* What you will do *
Whenever the word "análisis" turns up in a line below, that line should be copied.

* Material for this exercise *
-- Opening Marker --

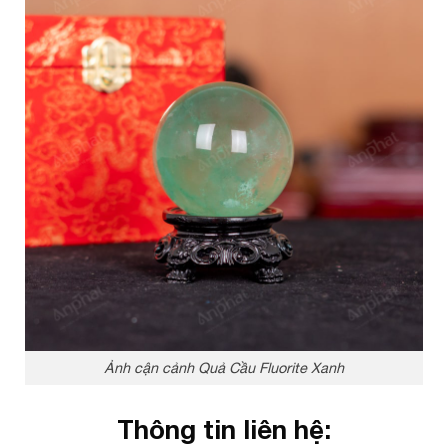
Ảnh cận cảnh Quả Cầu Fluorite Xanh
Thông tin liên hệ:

-- Closing Marker --
-- Opening Marker --

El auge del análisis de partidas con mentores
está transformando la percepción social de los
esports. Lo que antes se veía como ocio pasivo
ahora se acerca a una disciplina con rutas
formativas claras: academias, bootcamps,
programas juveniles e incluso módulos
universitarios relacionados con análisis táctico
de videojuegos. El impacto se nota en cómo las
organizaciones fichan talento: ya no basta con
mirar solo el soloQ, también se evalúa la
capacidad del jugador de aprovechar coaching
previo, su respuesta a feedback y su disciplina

-- Closing Marker --

* Task result *
El auge del análisis de partidas con mentores
universitarios relacionados con análisis táctico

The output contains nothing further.